Ethics is not really taught by lecture or seminar. These methods have only theoretical impact. Public outcries are not effective. One teaches medical ethics by living it, by expressing it in daily actions. Here starts a habit, good or bad, that will last a lifetime: either a regard for patients as people or the attitude that they are secondary to physicians’ purposes. . . . The patient comes first.2
How fortunate I was to have been at the right place at the right time. The outstanding qualities Dr. Eichna demonstrated as a teacher, physician and sensitive human being while I was a student of his, short as that time was, became lifelong examples for me to follow during my years of practice. I could not have had a better role model to guide me through those years.

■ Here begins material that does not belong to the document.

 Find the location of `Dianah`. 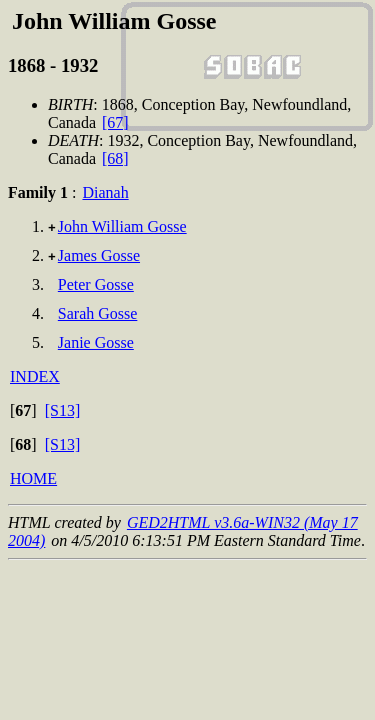

Dianah is located at coordinates (105, 192).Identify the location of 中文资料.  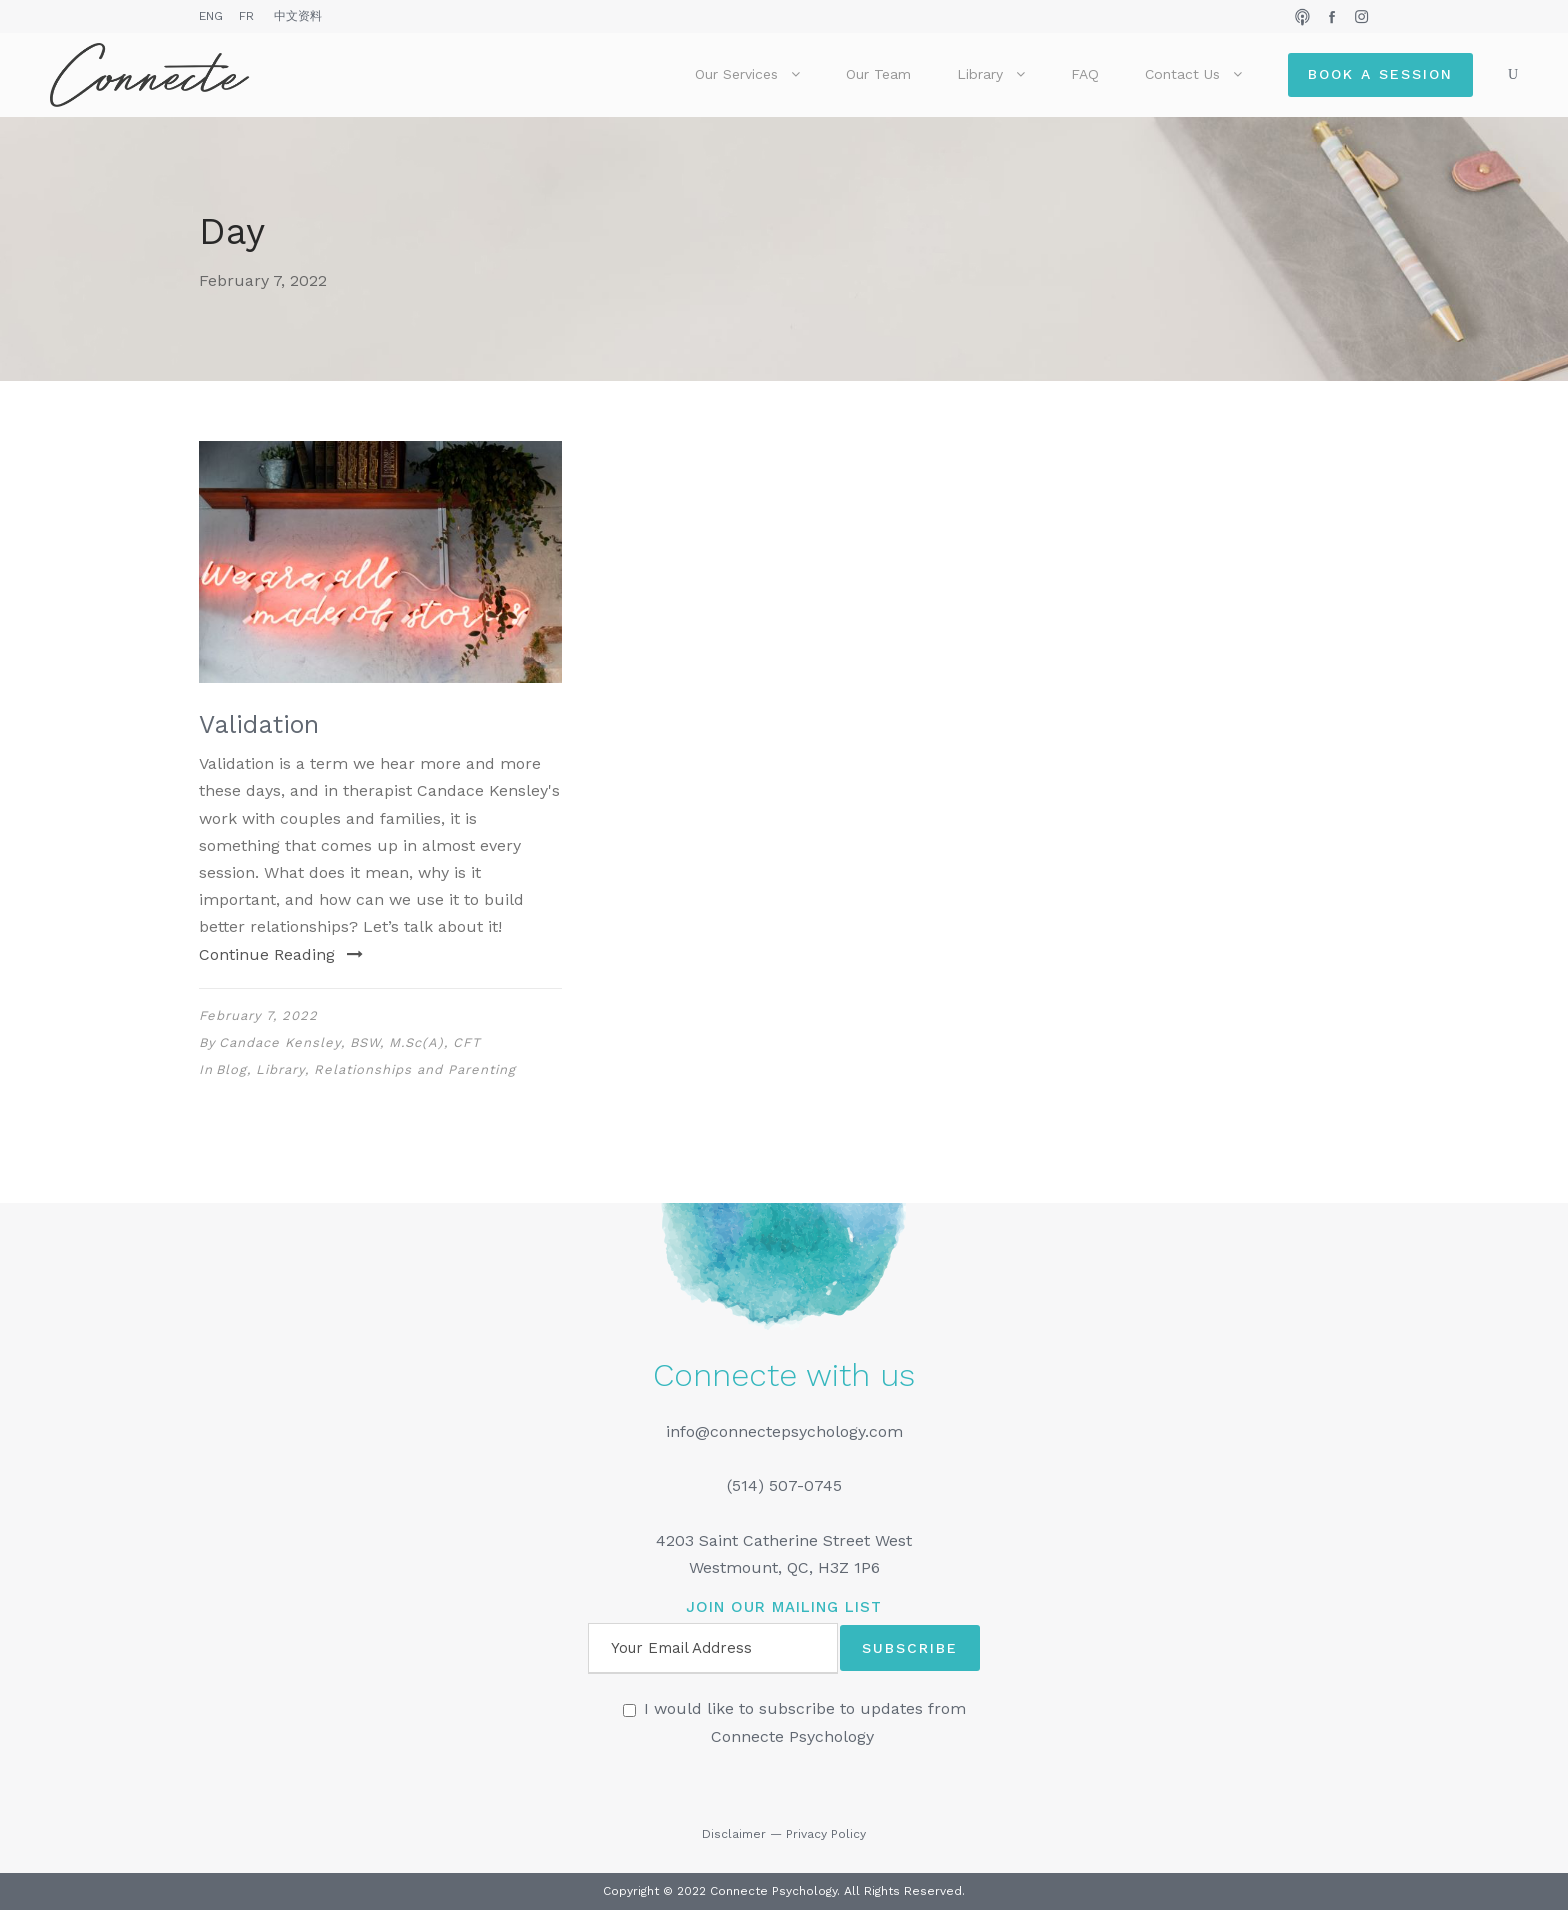
(298, 16).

- Dreizen P. Ludwig W Eichna, MD 1979; 1908-2002 Dedicated teacher, insightful critic; graduated from medical school twice. In: Salwen MJ, ed. Downstate at 150: A Celebration of Achievement. Brooklyn, NY: Alumni Association-College of Medicine, State University of New York, Downstate Medical Center; 2010: 98-102.
- Eichna LW. Medical-school education, 1975-1979: a student’s perspective. N Engl J Med 1980; 303(13): 727-34.
- Eichna LW. “I am a part of all that I have met.” Pharos 1980 Summer; 43(3): 2-6.
MARTIN DUKE, MD, FACP, was a 1954 graduate of the New York University School of Medicine. Following residency training in medicine and pathology and a fellowship in cardiology, he was in private practice in Manchester, Connecticut from 1963-1993. During this period, he served as Director of Medical Education and Chief of Cardiology at the Manchester Memorial Hospital and held a teaching position at the University of Connecticut School of Medicine. He is the author of two books and over a hundred medical articles, edited the collection “Reflections on Medicine: Essays by Robert U Massey, MD,” and is on the editorial board of Connecticut Medicine: The Journal of the Connecticut State Medical Society.